How should systems learn what each meeting participant actually cares about?
This explores how a system could figure out each person's real interests in a multi-party setting like a meeting — and the corpus splits sharply on whether you should infer that by watching or by asking.
This reads as a question about inferring individual preferences when several people are in the room at once — not modeling "the user" in the abstract, but learning what *each* participant actually cares about. The corpus offers two competing instincts here, and the interesting part is that neither one fully wins.
The first instinct is to learn by watching. Can agents learn preferences by watching rather than asking? argues that an agent can infer and act on preferences without ever asking, if it keeps an entity-centric memory graph that separates one-off episodic events ("she pushed back on the timeline") from durable semantic knowledge ("she owns delivery risk"). That's the architecture you'd want for meetings, because it binds scattered observations about a specific person over time rather than treating each utterance as fresh.

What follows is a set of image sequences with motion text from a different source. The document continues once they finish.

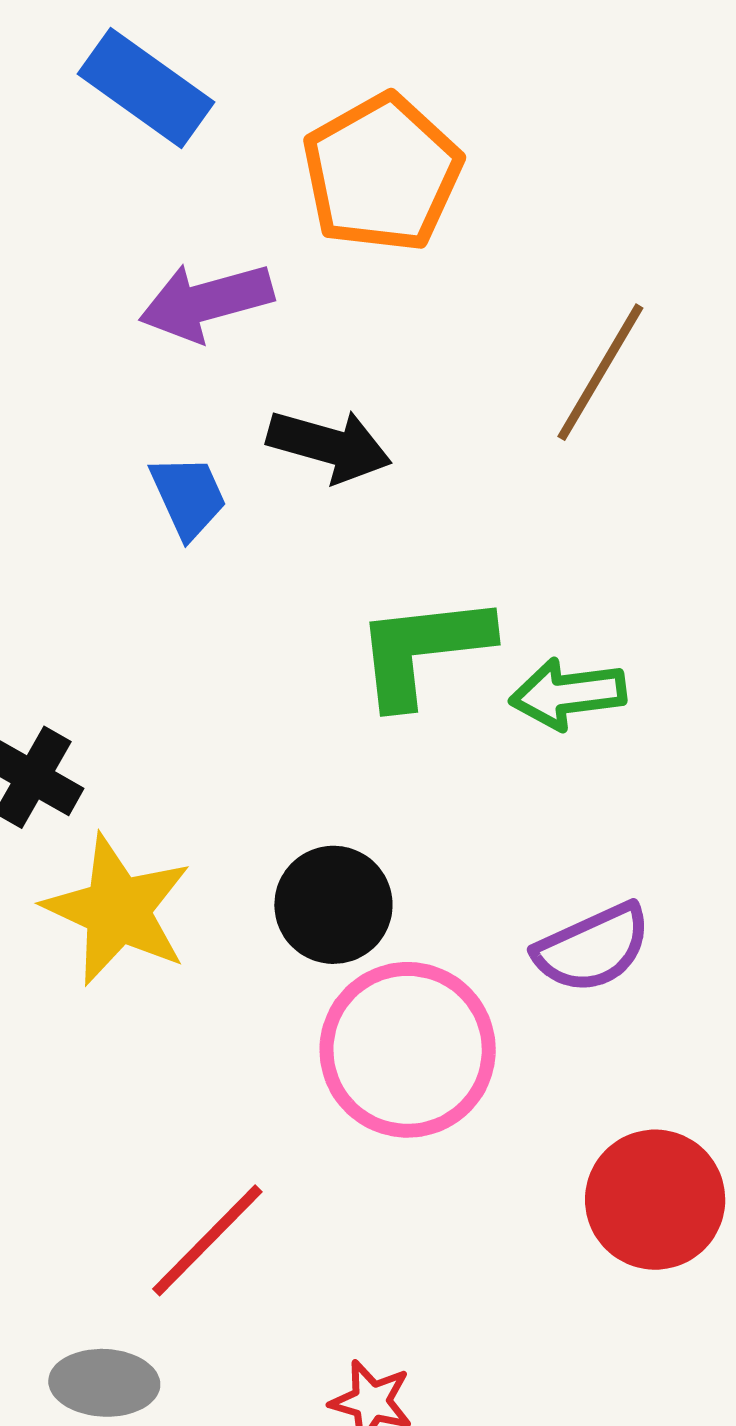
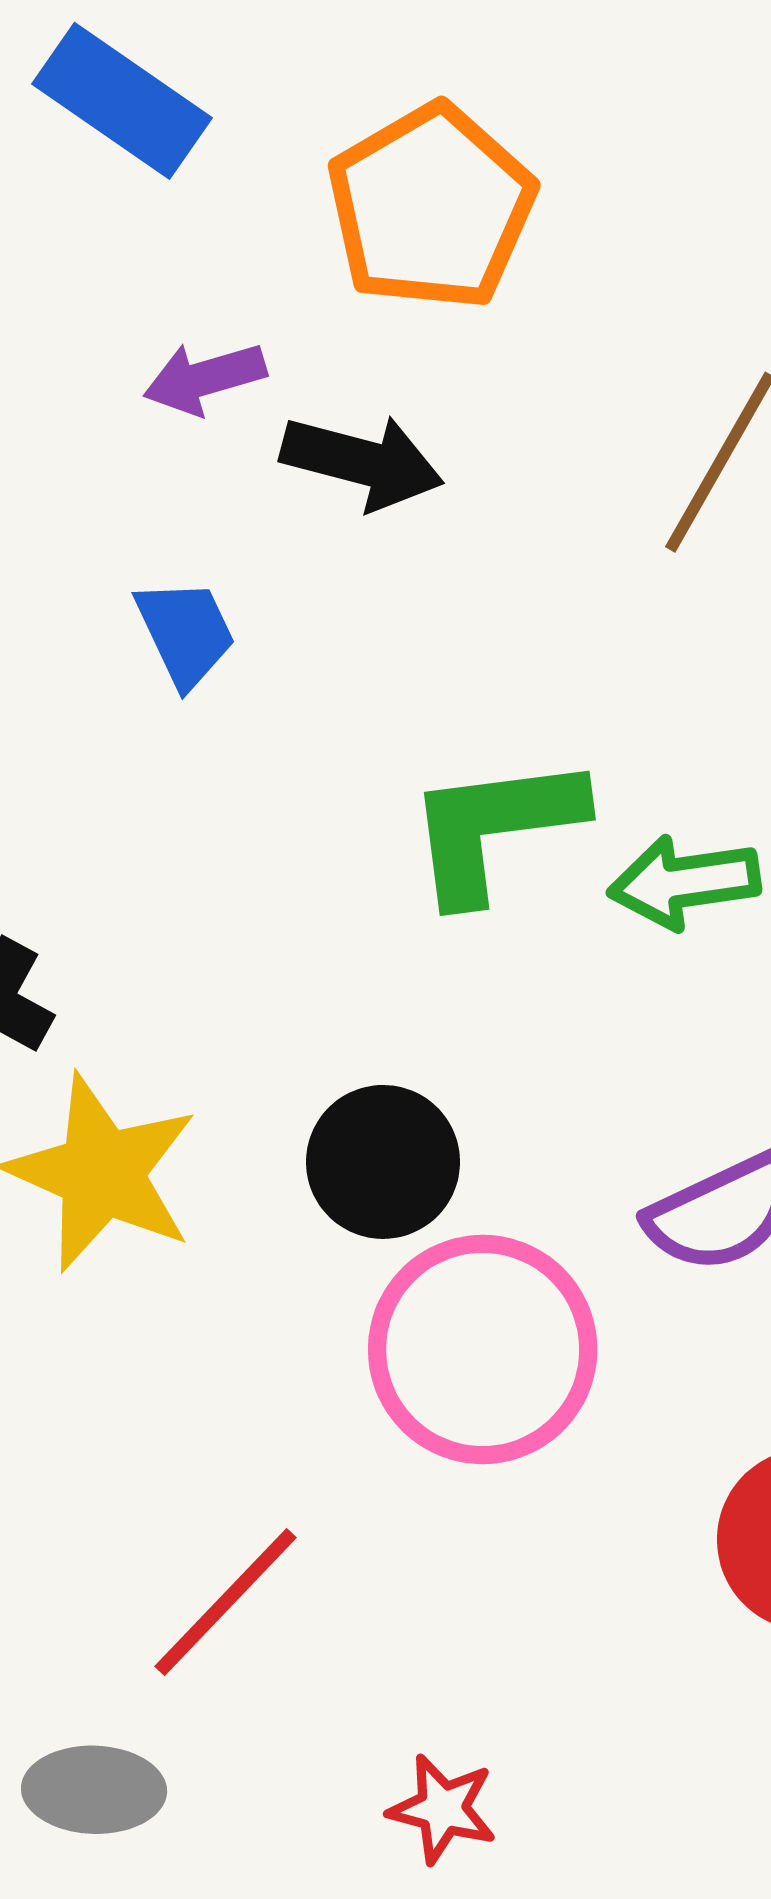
purple arrow: (206, 302) -> (205, 378), size x0.7
black arrow: (329, 446) -> (362, 462), moved

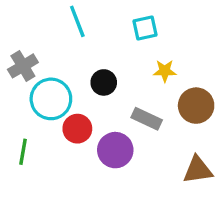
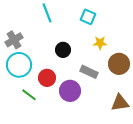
cyan square: (145, 28) -> (88, 17), turned 35
cyan circle: (51, 99) -> (19, 65), moved
green line: (23, 152) -> (29, 95), moved, turned -63

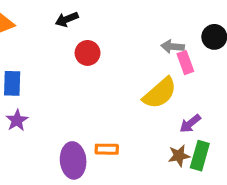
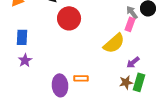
gray arrow: (173, 47) -> (132, 12), moved, turned 48
red circle: (88, 53) -> (69, 18), size x1.5
pink rectangle: (185, 63) -> (130, 24), turned 40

Can AI systems read cognitive state from interaction patterns alone? pushes the same idea down to the signal level: gaze, hesitation, and interaction speed can be read as a continuous stream of cognitive state, so a system can sense engagement or confusion without interrupting to ask — though the same note flags that this exact substrate is what makes manipulative profiling possible.

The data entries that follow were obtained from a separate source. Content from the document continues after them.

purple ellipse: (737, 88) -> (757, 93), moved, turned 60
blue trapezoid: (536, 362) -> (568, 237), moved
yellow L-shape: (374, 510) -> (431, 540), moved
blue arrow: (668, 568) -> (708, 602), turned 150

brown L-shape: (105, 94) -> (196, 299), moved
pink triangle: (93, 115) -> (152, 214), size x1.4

The second instinct is to just ask — but ask well. When should AI agents ask users instead of just searching? takes the formal framework conversation analysts use for human dialogue (the small clarifying side-questions people insert before answering) and turns it into a rule for *when* an agent should probe instead of silently guessing. Paired with Could proactive dialogue make conversations dramatically more efficient? — which shows that volunteering relevant information without being asked can cut dialogue length by up to 60% — the lesson is that good preference-elicitation is a timing problem, not a frequency problem. Ask at the joints where intent is genuinely ambiguous; otherwise infer.
Here's the part you might not expect to want: the corpus is blunt about where this breaks. Why can't chatbots detect when users are ambivalent about change? found that models only read people well *after* they've stated a clear goal — they miss ambivalence, resistance, and unspoken hesitation entirely. That's precisely the meeting-participant case, where what someone "actually cares about" is often the thing they haven't said out loud. Why do LLMs fail when simulating agents with private information? sharpens this: systems look socially competent when they secretly know everyone's hidden state, and fail systematically the moment participants hold private information the model can't see. A meeting is a room full of private information by definition.
So the honest answer is layered: keep a per-person memory graph, read behavioral signals continuously, and ask sparingly at points of real ambiguity — but design for the assumption that the most important preferences are the unspoken ones the system will get wrong. Two cautions worth carrying in: Why don't language models develop conversation maintenance skills? reminds us that relational signals (a topic hand-off, a repair) are social work, not information to be decoded, so a literal preference-extractor will miss them; and Does empathy training make AI systems less reliable? warns that tuning a system to *feel* attentive and warm can quietly degrade its accuracy by up to 30 points. Reading the room and being reliable about it are not the same capability.
Sources 8 notes
M3-Agent demonstrates that separating episodic events from semantic knowledge in an entity-centric graph, combined with parallel memorization and control processes, allows agents to infer and act on user preferences without asking. This architecture mirrors human cognitive systems that bind disparate information about individuals across sensory modalities.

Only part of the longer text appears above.